Carrington didn’t like it either, but he couldn’t just do nothing. ‘I don’t like it either, but we have to bring them in safe.’

‘We could just call the Coast Guard,’ the third crewman said. He was the youngest on the vessel. Stocky and fresh, it was only his second trip.

Carrington considered it, then dismissed the idea. ‘We could, but people would ask why we didn’t do anything to help when we were so close. People out there might be injured. What if it was you out there, Oxley?’

‘I know,’ Oxley said, flicking his eyes to the debris field. ‘It’s just that… Those stories.’

‘Old tales; this is reality. There are people who need our help.’

‘Maybe those stories are true. I’ve heard things about this place, too,’ Benton said.

‘What do you both expect me to do about it? I’ll get as close as I can to the shallows, but then you two will have to go out there and pick them up. That’s the end of it. Get that zodiac ready.’

Benton and Oxley exchanged glances but knew better than to argue. They set to the task, each keeping a close eye on the water. They lowered the Zodiac—almost identical to the one used by Nash, Liam, and Tyler; it was fitted with a steel-framed wheel and throttle unit instead of just the outboard motor to control it—into the water, then stepped in. The fibreglass hull a wall of white at their backs, the ocean stretching in every direction.

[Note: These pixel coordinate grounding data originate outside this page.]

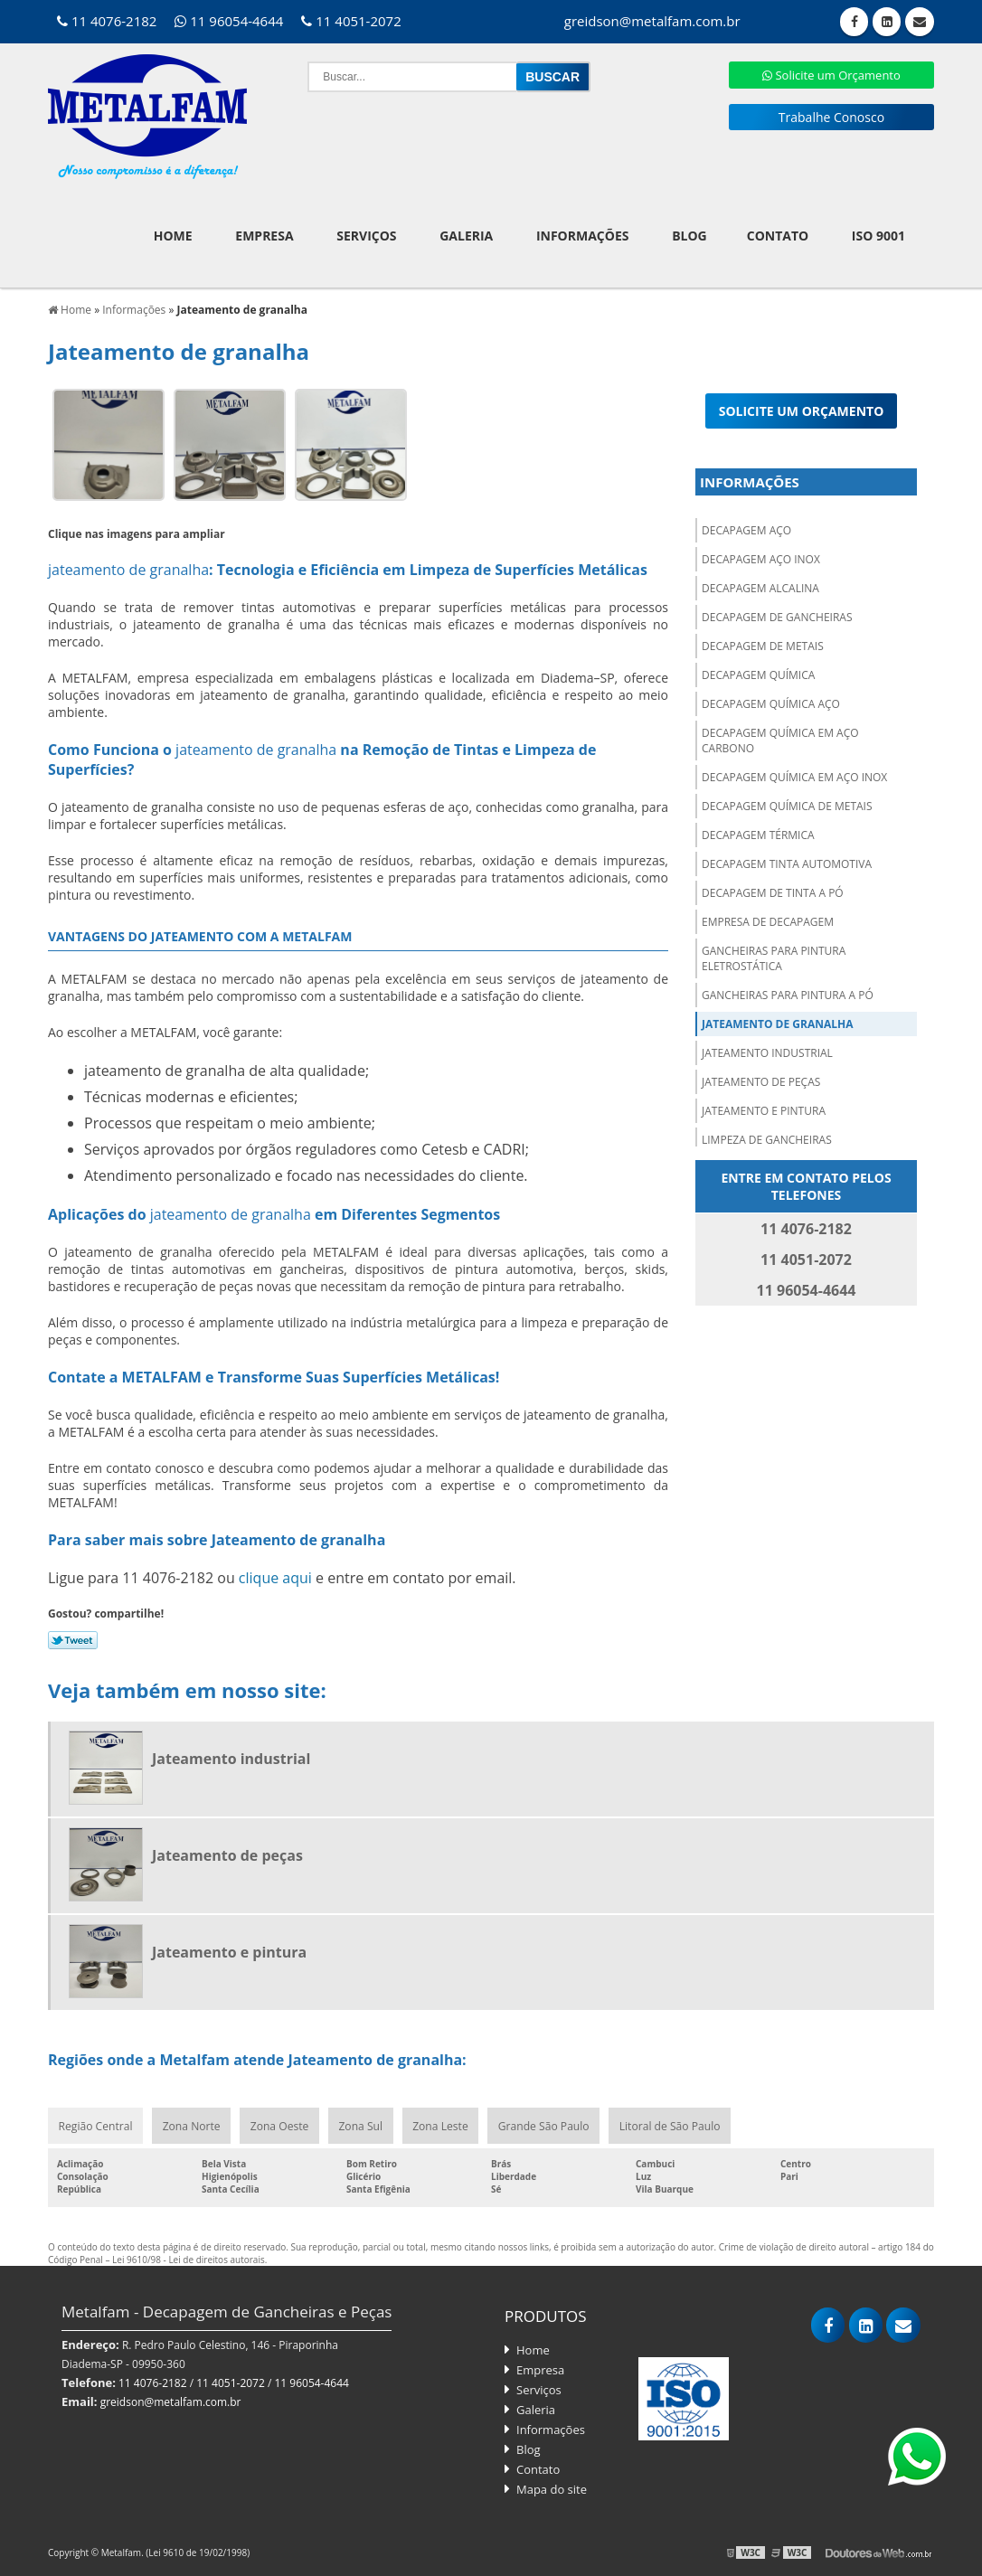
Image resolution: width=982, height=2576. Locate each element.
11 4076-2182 (106, 21)
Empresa (264, 233)
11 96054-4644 (229, 21)
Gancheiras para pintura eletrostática (773, 956)
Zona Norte (191, 2124)
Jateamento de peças (761, 1080)
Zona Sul (361, 2124)
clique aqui (275, 1576)
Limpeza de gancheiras (767, 1138)
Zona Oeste (280, 2124)
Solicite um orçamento (801, 409)
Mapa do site (551, 2488)
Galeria (466, 233)
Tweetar (73, 1638)
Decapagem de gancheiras (777, 615)
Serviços (366, 233)
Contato (777, 233)
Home (173, 233)
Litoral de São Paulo (671, 2124)
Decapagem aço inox (761, 557)
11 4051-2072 (351, 21)
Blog (689, 233)
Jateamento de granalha (778, 1022)
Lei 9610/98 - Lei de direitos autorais (188, 2258)
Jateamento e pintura (764, 1109)
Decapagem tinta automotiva (787, 862)
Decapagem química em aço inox (794, 775)
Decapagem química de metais (787, 804)
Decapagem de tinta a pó (773, 891)
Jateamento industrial (767, 1051)
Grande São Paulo (545, 2124)
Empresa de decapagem (768, 920)
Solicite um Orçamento (831, 75)
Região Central (95, 2124)
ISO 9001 (878, 233)
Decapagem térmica (758, 833)
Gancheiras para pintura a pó (787, 993)
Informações (582, 233)
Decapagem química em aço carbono (780, 738)
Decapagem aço (746, 528)
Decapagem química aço (771, 702)
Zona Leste (441, 2124)
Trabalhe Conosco (831, 117)
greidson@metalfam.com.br (170, 2401)
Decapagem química (758, 673)
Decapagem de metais (763, 644)
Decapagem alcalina (760, 586)
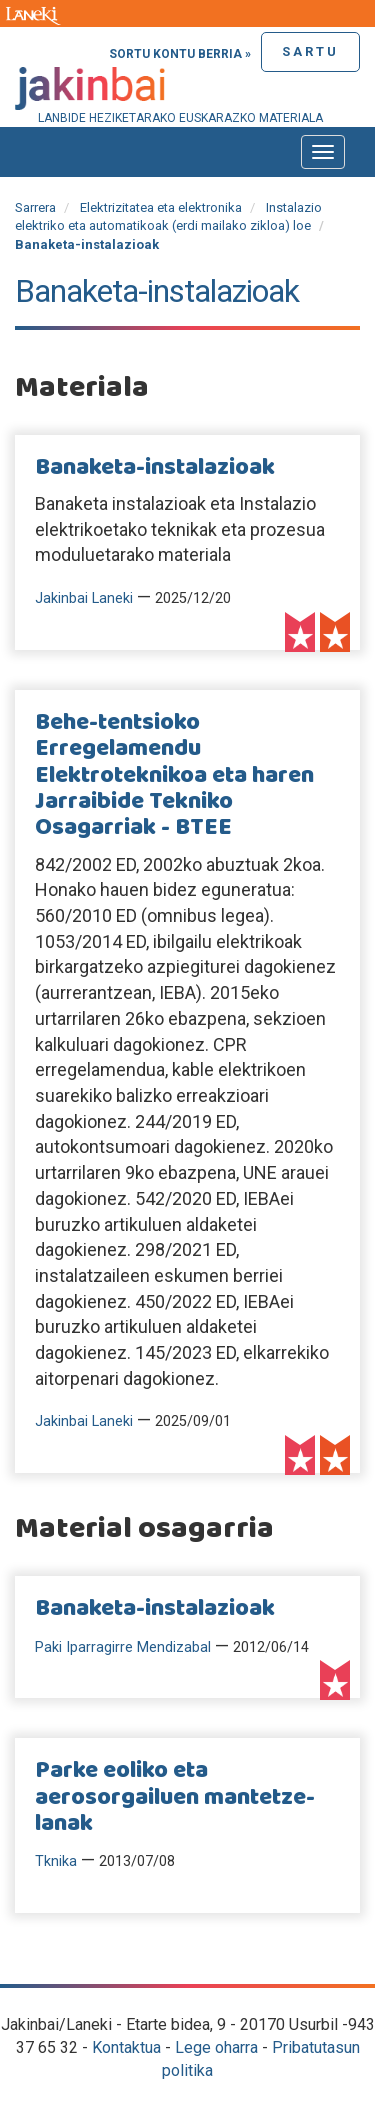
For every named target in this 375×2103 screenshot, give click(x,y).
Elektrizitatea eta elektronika (161, 207)
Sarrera (35, 207)
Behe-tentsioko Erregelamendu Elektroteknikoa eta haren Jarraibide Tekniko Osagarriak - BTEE (174, 776)
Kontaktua (126, 2047)
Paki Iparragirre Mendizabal (123, 1647)
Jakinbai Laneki (84, 598)
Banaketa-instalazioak (155, 468)
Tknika (56, 1861)
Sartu (310, 51)
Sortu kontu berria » (180, 54)
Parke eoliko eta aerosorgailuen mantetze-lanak (175, 1797)
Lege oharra (216, 2047)
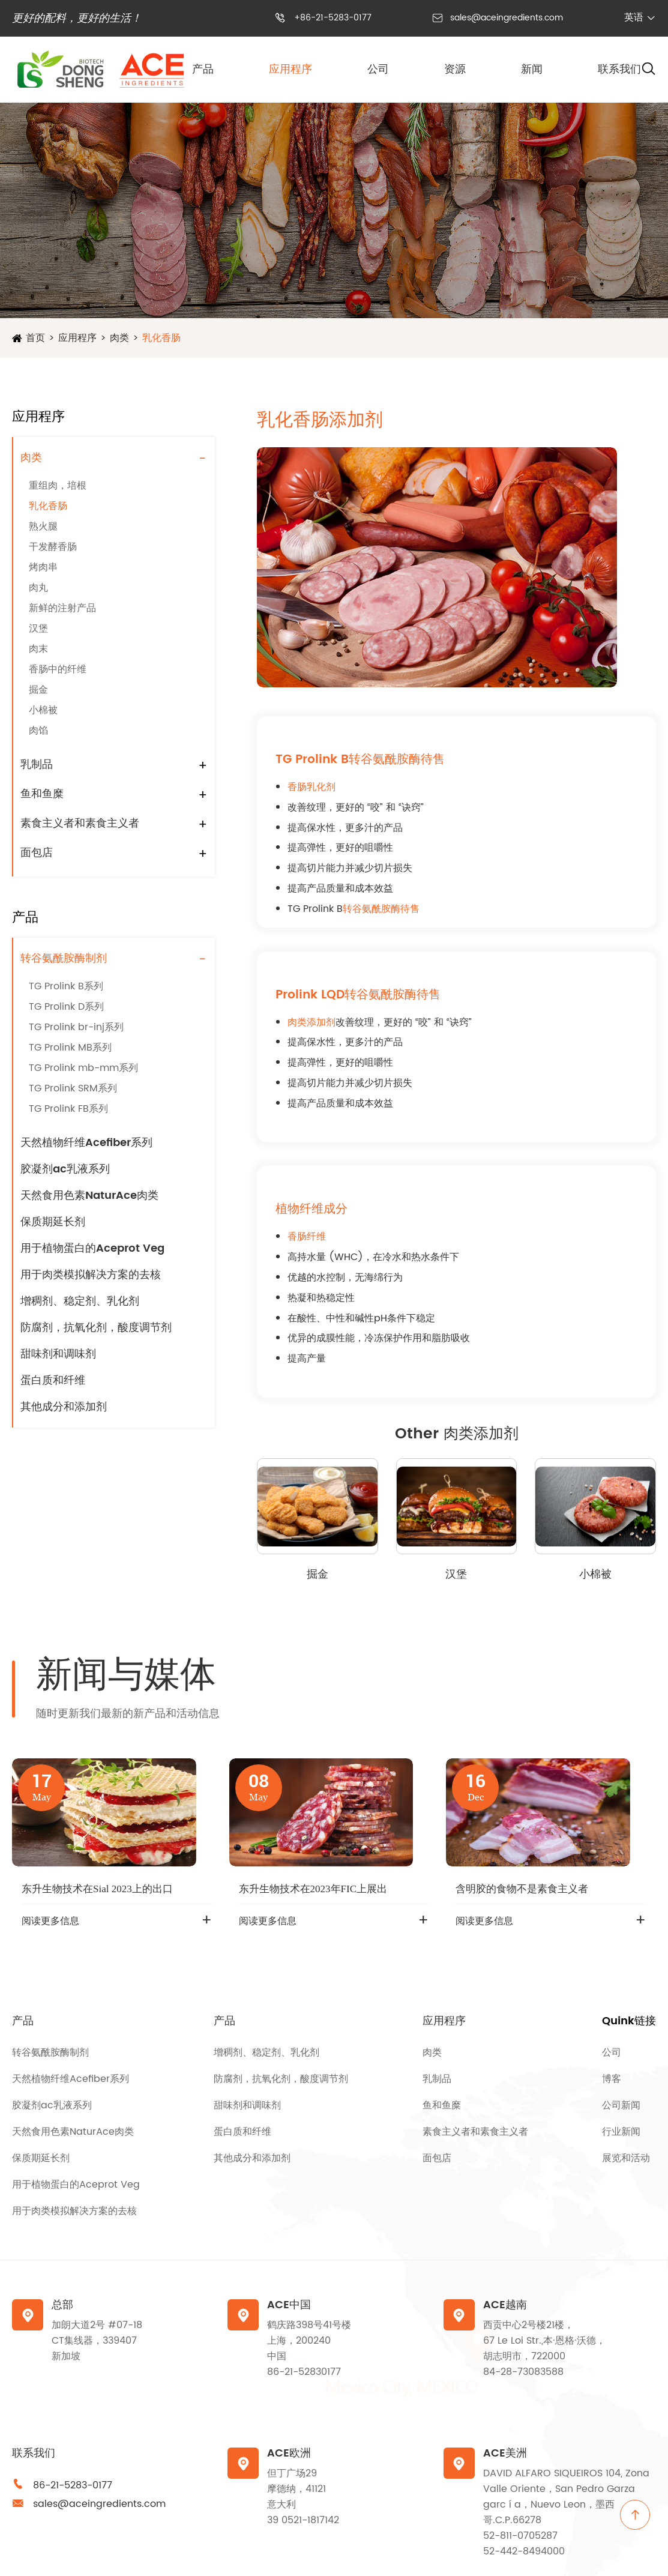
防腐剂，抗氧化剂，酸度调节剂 (96, 1327)
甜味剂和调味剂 (58, 1354)
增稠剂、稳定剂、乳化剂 (79, 1301)
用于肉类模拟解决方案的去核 (90, 1274)
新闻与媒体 (126, 1675)
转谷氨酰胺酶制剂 (63, 958)
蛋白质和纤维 (52, 1380)
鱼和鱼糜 (42, 794)
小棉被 (43, 710)
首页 (35, 338)
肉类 (119, 338)
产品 (203, 69)
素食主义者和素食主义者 (79, 823)
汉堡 (38, 628)
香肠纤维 (306, 1236)
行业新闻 (621, 2132)
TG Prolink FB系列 (68, 1109)
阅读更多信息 (50, 1921)
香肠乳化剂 (311, 787)
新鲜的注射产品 (62, 608)
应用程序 (290, 69)
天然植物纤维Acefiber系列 (86, 1142)
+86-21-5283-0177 (333, 18)
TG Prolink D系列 (66, 1007)
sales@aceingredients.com (506, 18)
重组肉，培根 (57, 485)
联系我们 (619, 69)
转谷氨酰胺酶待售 (381, 909)
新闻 (532, 69)
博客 (611, 2079)
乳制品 (36, 764)
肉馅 (38, 730)
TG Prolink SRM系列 (73, 1088)
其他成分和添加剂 (63, 1407)
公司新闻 (621, 2105)
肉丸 (38, 588)
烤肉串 (43, 567)
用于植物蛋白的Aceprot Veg (92, 1248)
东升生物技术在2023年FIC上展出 (313, 1889)
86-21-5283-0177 (72, 2485)
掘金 (38, 690)
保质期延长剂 (52, 1222)
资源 (455, 69)
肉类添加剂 (311, 1022)
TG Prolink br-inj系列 (76, 1027)
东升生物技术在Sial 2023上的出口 (97, 1889)
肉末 (38, 649)
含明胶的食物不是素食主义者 (522, 1889)
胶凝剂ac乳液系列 (65, 1169)
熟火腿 (43, 526)
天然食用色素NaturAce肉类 (89, 1195)
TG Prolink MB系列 (70, 1047)
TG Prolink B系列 (66, 986)
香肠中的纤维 (57, 669)
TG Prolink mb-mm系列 (83, 1068)
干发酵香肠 (53, 547)
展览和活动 (626, 2158)
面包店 (36, 852)
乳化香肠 (161, 338)
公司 (378, 69)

‘Alright,’ Benton said, taking charge and moving to the rear of the Zodiac. ‘Let’s get this done.’ He fired up the engine, the motor driving them across the choppy waves. A mile and a half away in deeper waters, the Megalodon sensed the vibrations from the outboard engine and moved to investigate.

* * *

Tyler knew he was going to die. His face was completely submerged, nose pressed into the rocks as waves lapped over his head. He should have seen it coming. Liam was unstable and couldn’t be trusted. Now, his lack of foresight would cost him his life. He was too weak to fight, his exhausted body without the energy needed to fend off the attack. Unlike his attacker, he hadn’t eaten to replenish his strength and there was something absurdly funny about it to him in that moment. He would have laughed had his burning lungs not been screaming for air. His hands scrabbled underwater as he desperately searched for something that might help. His hand found a rock, palm-sized, and he picked it up and swung it towards where Liam’s hands were holding him underwater. The rock connected with knuckle, and he heard Liam scream and, more importantly, release his grip. Tyler pushed his head out of the water, coughing as he gulped great mouthfuls of air. Liam was coming back at him, knuckles bloody, teeth gritted in anger. For Tyler, there was no thought. The situation had changed. And it would mean he had to attack to save himself. He lurched to his feet and met his would be killer head on.

* * *

The eighty-foot predator moved through the water, it’s immense body gliding with weightless efficiency. It had been stalking a pod of whales for the last four hours when it detected the signal from the Zodiac. The sound was associated with the pain of the explosion when Nash had tried to kill it, and thinking its previous attacker had returned, raced to meet its challenge. Millions of years of evolutionary instinct drove it forward, its body designed by nature to cut through the water with ease as it closed in on the signal. Enraged, and aware its prey was approaching the shallows where it couldn’t follow, the creature rose to attack.